SMITHFIELD – A knowledgeable farm-oriented business man and who was knowledgeable of 4-H and growing livestock while still in his teens has been named grand marshal of the Jefferson County Fair parade.

When introduced by Linda Daily, fair board secretary, at the opening ceremonies earlier this week, Gil Boring received a standing ovation. He cut the ribbon for the start of the 142nd event and will ride in the grand parade to be held at 10 a.m. Saturday with all his family.

Boring joined 4-H in the 1940s, having sheep and steers in competition. In the 1950s, he and Bob Scott started a tractor club, and in 1957, his love of tractors and farm equipment became his occupation at Kuester’s Implement at 1436 state Route 152, Bloomingdale.

He became a member of the 4-H Committee in the 1960s, and in the 1970s, he joined the junior fair board.

There were many additions to the fair that made a move to Friendship Park in the early 1980s and Boring was part of that. A kitchen and four livestock structures were built on the property that housed only tents in its first years. The building to be used by the 4-H committee for a sit-down restaurant was built with donations from the Albert and Mary Schiappa Foundation, Schiappa Coal and Anthony Mining Co. Labor was furnished by the Jefferson County Joint Vocational School. There were four livestock barns built to take the place of four tents.

The Jefferson Beautification System gazebo was built for entertainment and for opening ceremonies and little did the board realize that it would be used for many wedding ceremonies through the years.

With Boring’s knowledge and love of tractors and trucks it was only logical that he would be the chairman of that department. There were four pulls scheduled for the six-day fair in 1986, and even a child’s pedal tractor pull for the little ones.

Antique farm equipment was on display and Boring and Ray Hilderbrand helped to start a wheat threshing demonstration at the fair for those who remembered that type of farming.

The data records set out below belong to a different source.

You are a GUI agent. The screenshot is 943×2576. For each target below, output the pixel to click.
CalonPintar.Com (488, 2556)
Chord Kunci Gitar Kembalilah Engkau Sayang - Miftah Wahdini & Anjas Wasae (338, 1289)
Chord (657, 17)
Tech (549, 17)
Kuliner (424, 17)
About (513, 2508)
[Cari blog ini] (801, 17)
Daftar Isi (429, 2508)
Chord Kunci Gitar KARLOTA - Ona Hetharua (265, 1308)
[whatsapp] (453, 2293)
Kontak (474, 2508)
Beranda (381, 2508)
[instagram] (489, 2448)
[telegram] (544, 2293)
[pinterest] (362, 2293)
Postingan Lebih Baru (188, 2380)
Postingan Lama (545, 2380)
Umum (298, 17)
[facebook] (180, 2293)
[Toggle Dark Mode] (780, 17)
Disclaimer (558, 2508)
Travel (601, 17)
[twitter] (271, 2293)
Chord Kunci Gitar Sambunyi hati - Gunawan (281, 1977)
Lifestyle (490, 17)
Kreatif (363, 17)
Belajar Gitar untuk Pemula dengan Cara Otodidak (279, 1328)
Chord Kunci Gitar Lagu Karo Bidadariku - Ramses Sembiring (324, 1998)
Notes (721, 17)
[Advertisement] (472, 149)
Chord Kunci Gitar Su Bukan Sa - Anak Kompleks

Mud bogs also were started at that time, and the cars made the mud fly. Scott Campbell was publicity chairman in 1987, when the announcement of mud bogs became the entertainment of the day. And Boring was chairman of the muddy event.

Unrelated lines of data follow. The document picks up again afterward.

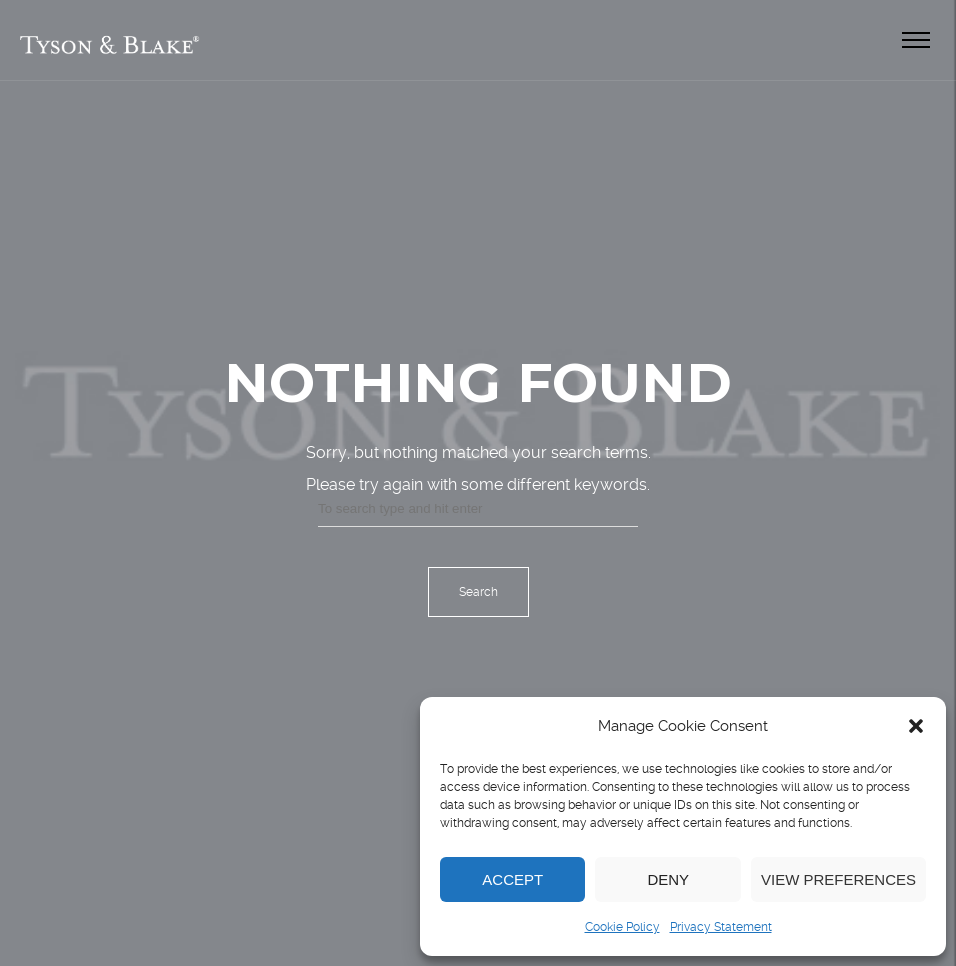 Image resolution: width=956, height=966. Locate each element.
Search (478, 592)
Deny (668, 879)
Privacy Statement (721, 927)
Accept (512, 879)
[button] (916, 726)
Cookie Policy (622, 927)
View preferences (838, 879) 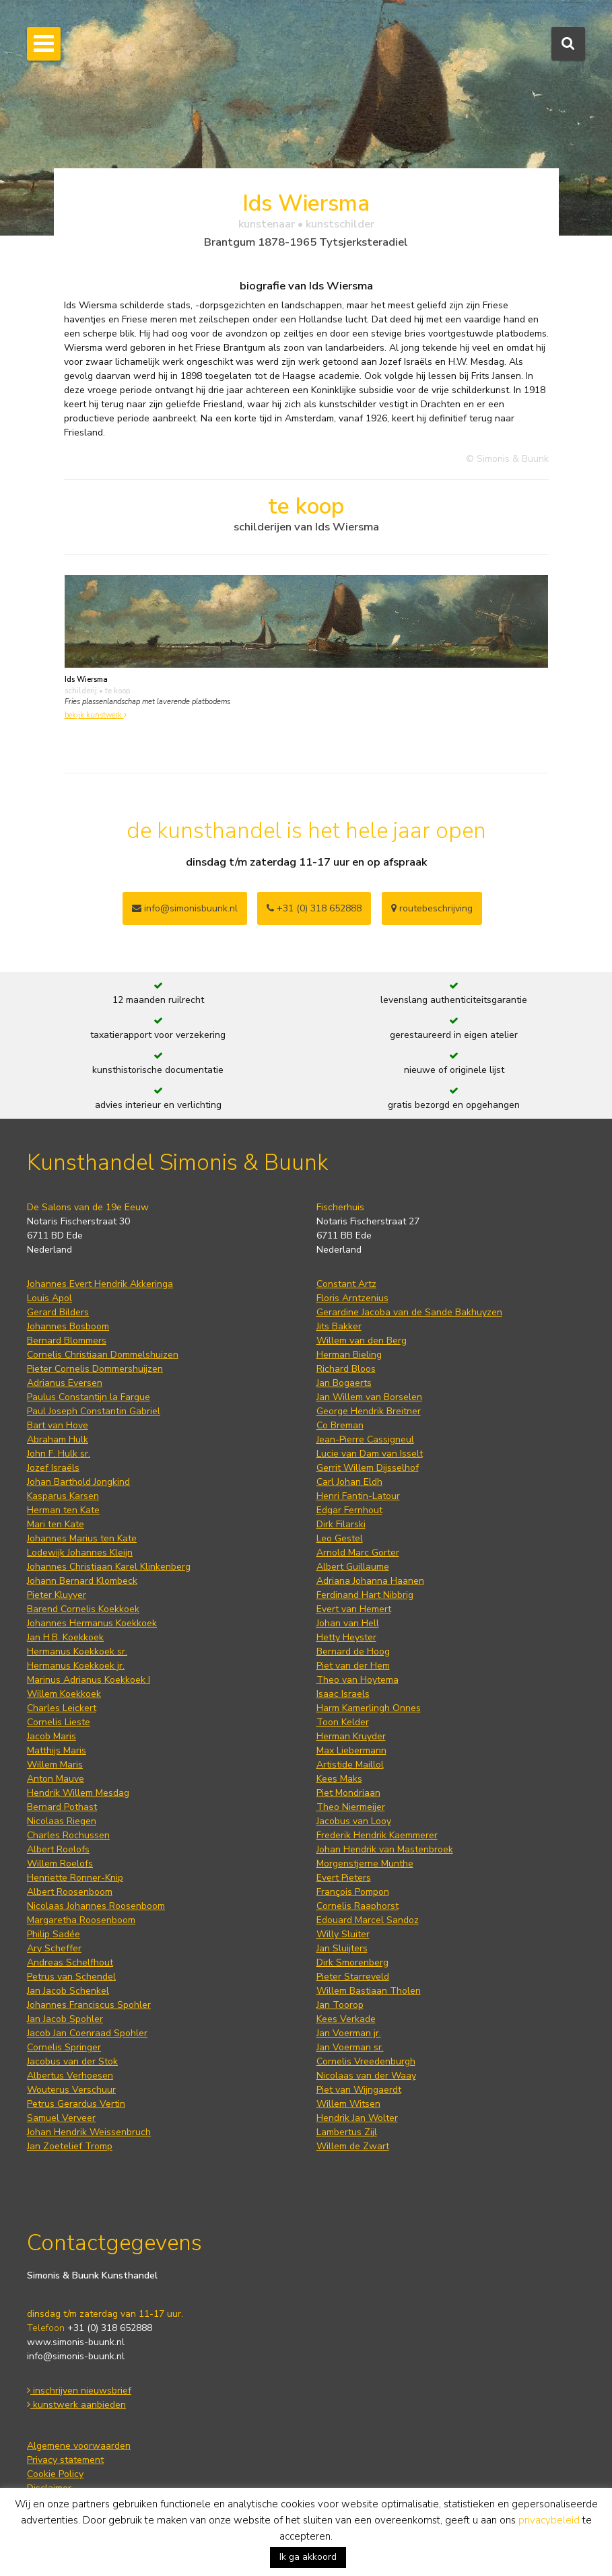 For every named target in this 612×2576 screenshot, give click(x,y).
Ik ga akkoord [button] (308, 2556)
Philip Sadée (53, 1934)
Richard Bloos (346, 1368)
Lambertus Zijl (346, 2132)
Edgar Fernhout (349, 1510)
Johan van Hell (347, 1623)
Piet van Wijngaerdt (358, 2089)
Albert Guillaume (352, 1566)
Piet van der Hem (353, 1665)
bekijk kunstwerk (96, 715)
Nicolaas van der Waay (366, 2075)
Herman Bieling (349, 1354)
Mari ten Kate (55, 1524)
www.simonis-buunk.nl (76, 2342)
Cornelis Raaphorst (357, 1906)
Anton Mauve (55, 1778)
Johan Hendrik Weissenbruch (89, 2132)
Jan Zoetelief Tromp (69, 2146)
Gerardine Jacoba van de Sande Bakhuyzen (409, 1312)
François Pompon (352, 1891)
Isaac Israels (343, 1693)
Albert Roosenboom (69, 1891)
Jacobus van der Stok (72, 2061)
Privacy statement (65, 2459)
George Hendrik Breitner (368, 1411)
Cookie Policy (55, 2474)
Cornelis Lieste (58, 1722)
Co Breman (340, 1425)
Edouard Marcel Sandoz (367, 1920)
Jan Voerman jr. (348, 2033)
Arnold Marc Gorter (357, 1552)
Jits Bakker (339, 1326)
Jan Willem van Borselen (369, 1397)
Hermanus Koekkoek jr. (76, 1665)
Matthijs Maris (56, 1750)
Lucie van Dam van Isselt (369, 1453)
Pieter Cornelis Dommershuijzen (95, 1368)
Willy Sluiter (343, 1934)
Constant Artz (346, 1284)
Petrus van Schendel (71, 1976)
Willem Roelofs (60, 1863)
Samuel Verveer (61, 2118)
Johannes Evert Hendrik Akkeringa (100, 1284)
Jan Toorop (340, 2004)
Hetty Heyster (346, 1637)
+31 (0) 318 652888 (314, 908)
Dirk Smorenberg (352, 1962)
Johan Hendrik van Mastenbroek (384, 1849)
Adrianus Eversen (64, 1383)
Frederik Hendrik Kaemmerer (377, 1835)
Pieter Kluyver (56, 1595)
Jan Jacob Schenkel (68, 1990)
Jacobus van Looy (353, 1821)
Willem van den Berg (361, 1340)
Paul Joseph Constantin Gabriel (93, 1411)
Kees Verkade (346, 2019)
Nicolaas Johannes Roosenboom (96, 1906)
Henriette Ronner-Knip (75, 1877)
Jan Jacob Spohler (65, 2019)
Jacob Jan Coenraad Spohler (87, 2033)
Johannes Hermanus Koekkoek (92, 1623)
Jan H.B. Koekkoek (65, 1637)
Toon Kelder (342, 1722)
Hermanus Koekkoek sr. (77, 1651)
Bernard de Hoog (353, 1651)
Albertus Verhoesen (70, 2075)
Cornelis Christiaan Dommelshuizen (102, 1354)
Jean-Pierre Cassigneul (365, 1439)
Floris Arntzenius (352, 1298)
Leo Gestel (339, 1538)
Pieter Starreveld (352, 1976)
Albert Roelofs (58, 1849)
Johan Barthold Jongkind (78, 1481)
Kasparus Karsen (63, 1496)
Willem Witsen (348, 2103)
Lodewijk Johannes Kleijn (80, 1552)
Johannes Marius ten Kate (82, 1538)
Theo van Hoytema (357, 1679)
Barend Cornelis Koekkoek (83, 1609)
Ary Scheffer (54, 1948)
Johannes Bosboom (68, 1326)
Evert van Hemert (353, 1609)
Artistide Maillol (350, 1764)
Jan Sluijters (342, 1948)
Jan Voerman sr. (350, 2047)
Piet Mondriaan (348, 1792)
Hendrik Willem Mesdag (78, 1792)
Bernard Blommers (66, 1340)
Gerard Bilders (58, 1312)
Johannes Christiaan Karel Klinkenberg (109, 1566)
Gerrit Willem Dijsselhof (367, 1467)
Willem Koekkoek (64, 1693)
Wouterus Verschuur (71, 2089)
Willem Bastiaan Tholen (368, 1990)
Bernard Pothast (62, 1807)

Kuester’s displays of the John Deere tractors and farm equipment were a popular place to meet for farmers and children alike to jump into a seat and pretend to be traveling over the grassy hills.

Daily said it was her favorite place to visit at the fair because of all the green tractors and being greeted by the big guy with the big smile – Gil Boring.

He and his family will likely climb aboard a horse-pulled wagon, not a John Deere tractor, and be greeted by friends and past customers along the parade route this Saturday.